Sextus Pompeius was a Roman senator who lived during the 1st century BC and into the 1st century AD. He appeared to have a witty character and to be very intelligent. Sextus was a patron of literature and the Roman poet Ovid addressed to him four poems when he was living in exile. These poems were collected in the fourth book of Epistulae ex Ponto.

His relationship to the homonymous consul of 35 BC is problematic. Some authors infer he was his son. However, Ronald Syme notes "an intermediate generation should be allowed for, as happens in the stemmata of other noble families." Based on Cassius Dio's assertion that this Sextus Pompeius had a connection to the imperial family, Syme catalogues some possible individuals who could have been his mother. Some authorities follow Bartolomeo Borghesi and assert she was the daughter of Lucius Marcius Philippus suffect consul in 38 BC. Syme suggests she might be the daughter of Sextus Appuleius, consul in 29 BC or the daughter of that consul's brother, Marcus Appuleius consul in 20 BC.

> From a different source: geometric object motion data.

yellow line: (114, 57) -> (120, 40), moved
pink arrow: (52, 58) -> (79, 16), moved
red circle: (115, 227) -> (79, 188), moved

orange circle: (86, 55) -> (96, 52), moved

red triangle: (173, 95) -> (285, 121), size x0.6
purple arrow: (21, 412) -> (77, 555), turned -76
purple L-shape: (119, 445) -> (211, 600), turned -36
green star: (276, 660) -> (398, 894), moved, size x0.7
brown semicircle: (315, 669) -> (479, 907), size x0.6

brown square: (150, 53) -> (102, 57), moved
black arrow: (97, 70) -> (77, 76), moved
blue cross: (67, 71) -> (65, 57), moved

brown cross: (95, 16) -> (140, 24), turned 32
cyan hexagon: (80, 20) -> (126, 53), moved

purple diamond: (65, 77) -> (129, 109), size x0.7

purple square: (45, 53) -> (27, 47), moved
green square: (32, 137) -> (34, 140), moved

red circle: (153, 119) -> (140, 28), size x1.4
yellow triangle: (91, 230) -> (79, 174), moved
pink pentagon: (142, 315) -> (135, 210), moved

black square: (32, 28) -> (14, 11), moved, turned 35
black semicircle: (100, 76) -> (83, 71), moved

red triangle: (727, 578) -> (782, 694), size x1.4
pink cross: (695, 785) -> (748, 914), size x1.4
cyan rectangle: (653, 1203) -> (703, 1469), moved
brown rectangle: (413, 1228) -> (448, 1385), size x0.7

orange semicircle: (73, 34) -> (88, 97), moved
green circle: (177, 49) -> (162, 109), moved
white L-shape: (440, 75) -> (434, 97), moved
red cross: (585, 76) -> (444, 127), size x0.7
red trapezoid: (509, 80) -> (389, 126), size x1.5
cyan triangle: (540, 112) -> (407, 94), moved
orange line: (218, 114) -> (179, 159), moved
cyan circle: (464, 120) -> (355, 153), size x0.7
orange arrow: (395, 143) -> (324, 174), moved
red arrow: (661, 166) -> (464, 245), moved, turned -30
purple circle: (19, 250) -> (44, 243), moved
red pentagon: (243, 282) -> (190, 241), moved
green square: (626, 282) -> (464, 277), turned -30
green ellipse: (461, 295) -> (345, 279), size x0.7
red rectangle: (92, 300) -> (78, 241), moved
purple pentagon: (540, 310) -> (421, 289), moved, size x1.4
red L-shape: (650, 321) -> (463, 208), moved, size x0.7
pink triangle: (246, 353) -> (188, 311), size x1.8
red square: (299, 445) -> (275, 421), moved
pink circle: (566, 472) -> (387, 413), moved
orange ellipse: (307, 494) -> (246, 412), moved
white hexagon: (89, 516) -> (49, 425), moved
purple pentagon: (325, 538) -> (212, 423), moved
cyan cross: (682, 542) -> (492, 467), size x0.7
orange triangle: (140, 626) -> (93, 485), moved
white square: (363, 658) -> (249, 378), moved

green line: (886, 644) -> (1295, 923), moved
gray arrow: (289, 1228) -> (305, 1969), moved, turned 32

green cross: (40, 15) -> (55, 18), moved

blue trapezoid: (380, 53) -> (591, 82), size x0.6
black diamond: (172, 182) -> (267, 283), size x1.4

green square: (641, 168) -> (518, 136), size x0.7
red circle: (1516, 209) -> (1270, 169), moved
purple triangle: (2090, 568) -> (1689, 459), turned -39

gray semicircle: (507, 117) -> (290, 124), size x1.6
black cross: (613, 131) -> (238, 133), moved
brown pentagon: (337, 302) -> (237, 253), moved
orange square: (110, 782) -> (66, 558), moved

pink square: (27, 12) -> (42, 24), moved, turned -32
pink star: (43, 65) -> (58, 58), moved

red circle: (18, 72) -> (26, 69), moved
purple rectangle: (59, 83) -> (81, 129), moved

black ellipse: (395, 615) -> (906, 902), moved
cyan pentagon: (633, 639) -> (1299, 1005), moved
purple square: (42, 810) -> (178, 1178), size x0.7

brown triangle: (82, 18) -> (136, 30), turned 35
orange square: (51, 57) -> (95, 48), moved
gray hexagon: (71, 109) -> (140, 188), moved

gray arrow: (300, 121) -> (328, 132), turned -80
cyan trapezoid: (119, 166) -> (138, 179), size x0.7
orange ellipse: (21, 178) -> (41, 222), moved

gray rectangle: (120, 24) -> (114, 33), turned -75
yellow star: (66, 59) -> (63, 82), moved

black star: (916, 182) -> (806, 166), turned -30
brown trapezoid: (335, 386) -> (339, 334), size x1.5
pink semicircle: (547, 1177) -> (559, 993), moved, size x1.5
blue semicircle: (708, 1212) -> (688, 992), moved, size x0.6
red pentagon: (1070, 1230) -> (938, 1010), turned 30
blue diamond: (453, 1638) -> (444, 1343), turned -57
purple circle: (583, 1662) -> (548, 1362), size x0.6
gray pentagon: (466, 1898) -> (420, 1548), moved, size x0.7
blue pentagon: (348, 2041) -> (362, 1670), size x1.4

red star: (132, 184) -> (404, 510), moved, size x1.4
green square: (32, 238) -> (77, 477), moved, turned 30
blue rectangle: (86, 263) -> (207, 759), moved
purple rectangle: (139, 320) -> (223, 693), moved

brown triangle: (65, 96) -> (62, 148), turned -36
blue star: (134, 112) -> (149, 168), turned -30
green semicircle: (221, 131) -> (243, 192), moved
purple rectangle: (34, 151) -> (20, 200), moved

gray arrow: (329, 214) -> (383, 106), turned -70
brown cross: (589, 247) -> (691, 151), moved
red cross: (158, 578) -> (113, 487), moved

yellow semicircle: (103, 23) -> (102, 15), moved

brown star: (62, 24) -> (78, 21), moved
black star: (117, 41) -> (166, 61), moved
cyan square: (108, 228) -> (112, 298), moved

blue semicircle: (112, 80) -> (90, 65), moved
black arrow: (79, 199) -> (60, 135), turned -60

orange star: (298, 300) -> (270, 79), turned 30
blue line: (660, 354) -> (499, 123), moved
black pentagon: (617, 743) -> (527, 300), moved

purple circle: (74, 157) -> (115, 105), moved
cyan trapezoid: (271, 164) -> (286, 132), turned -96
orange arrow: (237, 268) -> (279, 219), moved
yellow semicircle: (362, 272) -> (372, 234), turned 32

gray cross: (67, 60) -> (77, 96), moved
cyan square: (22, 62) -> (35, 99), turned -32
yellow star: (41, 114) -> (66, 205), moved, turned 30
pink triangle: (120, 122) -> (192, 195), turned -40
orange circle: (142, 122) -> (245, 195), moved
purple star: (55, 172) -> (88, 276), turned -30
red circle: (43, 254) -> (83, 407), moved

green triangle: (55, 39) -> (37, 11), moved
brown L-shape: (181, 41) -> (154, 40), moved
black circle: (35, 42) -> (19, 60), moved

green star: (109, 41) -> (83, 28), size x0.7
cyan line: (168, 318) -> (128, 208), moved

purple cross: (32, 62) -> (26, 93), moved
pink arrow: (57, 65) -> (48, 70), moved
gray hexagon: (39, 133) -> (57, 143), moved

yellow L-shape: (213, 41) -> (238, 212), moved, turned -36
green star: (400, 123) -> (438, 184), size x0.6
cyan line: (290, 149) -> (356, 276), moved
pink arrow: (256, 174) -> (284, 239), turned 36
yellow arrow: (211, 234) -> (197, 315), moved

Sextus served as consul in AD 14 with Sextus Appuleius. The two men held office when the first Roman emperor, Augustus, died, and they were the first to swear allegiance to the new Emperor, Tiberius, Augustus’ adopted son and successor. At the funeral of Augustus, Sextus broke his leg.

In Tiberius’ reign, he was one of seven witnesses of the Senatus consultum de Cn. Pisone patre, the Roman Senate's official act concerning the trial and punishment of Gnaeus Calpurnius Piso; the act was published on 10 December AD 20. Later, Sextus served as proconsul of Asia from 24 to 26.

Seneca the Younger alludes to the wealth of a Pompeius, whose domains included the sources and mouths of rivers, then contrasts this with Caligula taking him into his palace and starving Pompeius to death, then arranging a public funeral for his victim. Although experts often identify Seneca's reference to a Pompeius with this Sextus Pompeius, Syme points out this would lead to "interesting (or rather intolerable) consequences for the chronology of Valerius Maximus", and argues the Pompeius Caligula was so inhospitable to was an otherwise unattested son.